Programın devamında 2023 hasat döneminin önümüzdeki günlerde başlayacağının altını çizen Genel Müdür Ahmet Güldal, 2022 hasat sezonunun verimli bir sezon olduğunu aktardı. Güldal “Bu yıla baktığımız zaman ocak ayına kadar kurak dönemi gördük. İlkbahar yağışları gelmez diye kuraklığa hazırlık amacıyla depolarımızı doldurduk. Devlet olmanın gereği de bu tür durumlara hazırlıklı olmaktır. Şubat ayından sonra mevsim normallerinde yağışlar geldi. Bu yağışlar, özellikle hububat ekili alanlarda verime önemli katkılar sağladı. Geçen sene seviyelerinde belki de bir miktar üstünde verimlilik olacağını öngörüyoruz. Şunu da söylemek lazım: Geçen sene hububat üreticilerinin hem alım hem de fiyat konusunda çok memnun oldukları bir sezon yaşandı. Dolayısıyla bu sonbaharda buğday ekilişinde artışlar oldu. Öncelikle yurt içinden kendi üreticimizin ürünleriyle depolarımızı doldurmak istiyoruz. İyi bir rekolteyi, iyi bir sezonu yaşayacağız.” Dedi.
“Un ve yem regülasyon çalışmamız devam ediyor.”
Programda TMO’nun yürütmekte olduğu un ve yem regülasyon çalışmalarına ilişkin bilgiler de paylaşan Güldal “TMO olarak bizim çalışmalarımız alım ve tüketim dönemi olarak ayrı ayrıdır. Un fiyatlarını istikrarlı tutup süreci yönetiyoruz. Son bir yıla baktığımızda TMO, un fiyatını sabit tutmak için elindeki stokları un sanayicilerine makul bir fiyatla sattı. Ayrıca TMO olarak hayvancılıkla ilgili üretim maliyetlerinin azaltılması yönünde çok çaba sarf ediyoruz. Yem regülasyonu kapsamında yem ham maddelerinden bazılarına üreticimizin daha uygun fiyatlarla ulaşmasını sağlıyoruz. Yeni hasat döneminde de bu uygulamamıza devam edeceğiz.” ifadelerini kullandı.
TMO’nun iştigal alanına giren ürünleri, satış büfelerinde devam eden perakende ve uygun fiyatlı satışlarla tüketiciye ulaştırarak tüketiciye yönelik faaliyetlerde de bulunduğunu kaydeden Güldal, “Ülke genelinde satış büfelerimiz ve yaklaşık 2000 Tarım Kredi Kooperatif Marketi var. Biz, onlarla birlikte çalışıyoruz ve bizdeki tüm ürünleri onlar üzerinden çok makul fiyatlarla tüketicilerimizle buluşturuyoruz. Ayrıca yine tüm ürünlerimiz, PTT AVM üzerinden satışa sunuluyor. Fiyatlarımız piyasanın altında olduğu için tüketicimizin mutfağına katkı sağlıyor.” dedi.
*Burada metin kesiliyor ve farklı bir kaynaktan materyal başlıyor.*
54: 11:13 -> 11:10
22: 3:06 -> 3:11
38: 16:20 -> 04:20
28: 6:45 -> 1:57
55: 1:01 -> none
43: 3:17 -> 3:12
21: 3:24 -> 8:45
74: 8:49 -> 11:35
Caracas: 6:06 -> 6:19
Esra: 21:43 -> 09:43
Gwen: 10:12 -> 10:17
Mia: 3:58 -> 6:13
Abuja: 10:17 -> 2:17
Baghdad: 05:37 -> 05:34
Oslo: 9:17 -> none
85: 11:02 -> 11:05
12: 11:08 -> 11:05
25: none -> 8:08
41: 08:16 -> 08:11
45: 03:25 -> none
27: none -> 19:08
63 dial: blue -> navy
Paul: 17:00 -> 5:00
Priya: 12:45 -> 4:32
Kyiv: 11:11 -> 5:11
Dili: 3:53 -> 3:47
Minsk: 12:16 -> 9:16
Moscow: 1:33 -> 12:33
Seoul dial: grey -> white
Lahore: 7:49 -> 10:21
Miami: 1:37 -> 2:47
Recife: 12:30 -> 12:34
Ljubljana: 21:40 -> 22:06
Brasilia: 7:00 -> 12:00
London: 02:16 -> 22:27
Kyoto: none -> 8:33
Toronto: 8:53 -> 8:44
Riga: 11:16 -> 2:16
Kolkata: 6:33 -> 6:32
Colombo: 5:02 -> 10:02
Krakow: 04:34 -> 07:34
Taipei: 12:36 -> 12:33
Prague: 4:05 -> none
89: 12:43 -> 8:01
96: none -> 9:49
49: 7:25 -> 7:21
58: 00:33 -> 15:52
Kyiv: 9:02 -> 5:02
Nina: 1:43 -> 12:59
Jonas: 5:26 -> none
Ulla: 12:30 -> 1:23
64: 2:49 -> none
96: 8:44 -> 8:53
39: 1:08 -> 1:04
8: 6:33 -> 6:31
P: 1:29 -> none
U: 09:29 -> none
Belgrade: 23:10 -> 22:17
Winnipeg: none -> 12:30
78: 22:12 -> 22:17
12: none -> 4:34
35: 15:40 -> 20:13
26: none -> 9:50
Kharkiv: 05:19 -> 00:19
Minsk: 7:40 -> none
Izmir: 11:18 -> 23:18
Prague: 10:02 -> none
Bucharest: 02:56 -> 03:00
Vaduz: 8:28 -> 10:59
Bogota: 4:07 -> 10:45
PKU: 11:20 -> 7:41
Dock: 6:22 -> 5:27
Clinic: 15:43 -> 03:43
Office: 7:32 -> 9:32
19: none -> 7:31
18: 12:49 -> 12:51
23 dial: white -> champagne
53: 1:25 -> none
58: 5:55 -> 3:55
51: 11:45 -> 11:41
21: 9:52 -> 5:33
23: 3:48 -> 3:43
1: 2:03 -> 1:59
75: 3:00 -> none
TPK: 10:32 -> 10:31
TMO’nun ülkemizin önemli ihracat ürünlerinden olan kuru üzüm ve fındıkla ilgili çalışmalarından da söz eden Güldal, “Son beş yıldır hem kuru üzümde hem de fındıkta kesintisiz görev aldık. Çok şükür başarıyla yönetmeye gayret ettik. 2022 yılında hem kuru üzüm hem de fındık üretiminde ciddi artışlar oldu. Özellikle bu ürünlerin ihracat amaçlı kullanılmasını istiyoruz, ülkemize döviz olarak dönmesini istiyoruz. 2020-2021 yılında kuru kayısı ve kuru incirde de görev aldık.” Şeklinde konuştu.
“TMO lisanslı depoları etkin şekilde kullanmaya devam edecek.”
Kendisine yöneltilen, lisanslı depoculuk faaliyetlerine yönelik soruyu da yanıtlayan Genel Müdür Ahmet Güldal, “Lisanslı depo; ürünlerin en sağlıklı, en kaliteli muhafaza edilebildiği ve ürünlerin elektronik ticarete konabildiği bir yatırım türüdür. Biz, TMO olarak en büyük destek ve teşviki, lisanslı depolardan ürün alarak yani üreticilerimizin lisanslı depolara verdiği ürünleri herkese satabildikleri gibi TMO’ya da satmalarının önünü açarak yaptık.” dedi. Türkiye’de lisanslı depo kapasitesinin 9 milyon tonu geçtiği aktaran GÜLDAL “Ürünü depoya teslim ettikten sonra üreticinin ürünü depolama sıkıntısı kalmıyor. Ülkemiz bu işi son yıllarda çok iyi yürütüyor. Bunda TMO’nun katkısı büyük. TMO stoklarının yaklaşık yüzde altmışı lisanslı depolarda muhafaza ediliyor.” diyerek önümüzdeki süreçte de TMO’nun bu depoları etkin şekilde kullanmaya devam edeceğini vurguladı.
Programda kenevirle ilgili de konuşan Güldal, uyuşturucu maddelerle ilgili tekeli yürütmenin TMO’nun görevleri arasında olduğunu hatırlattı ve “Haşhaşta çok başarılıyız, şükür. Kenevirde de aynı gayreti ve başarıyı sürdürmek istiyoruz.” ifadelerini kullandı.
“TMO, dünya markasıdır”
Üretici ve tüketici nezdinde TMO’nun “Dost” olarak nitelendirildiğini hatırlatan sunucuya Genel Müdür Güldal, “TMO, çiftçinin dostudur. 85 yıllık tarihi olan ve o günden bugüne tarımsal üretimin, tarla ziraatının, üreticinin ilk olarak akılına gelen kurumdur. Üreticilerimizin her sohbetinin içinde TMO vardır. Aslında TMO, dünyada da bir markadır. Hangi ülkeye giderseniz bu sektörle ilgili hangi platformda bulunursanız bulunun TMO adı geçtiği zaman insanların veya sektörlerin dikkat kesildiği bir markadır. Bir yanda uluslararası bir kabulü, etkisi, gücü varken yurt içinde de üreticilerimizin ürünlerini pazarlama noktasında en garanti gördüğü ve güvendiği kurum TMO’dur. Elbette hem üretici hem de tüketicinin dostuyuz ve dost olmaya da devam edeceğiz.” dedi.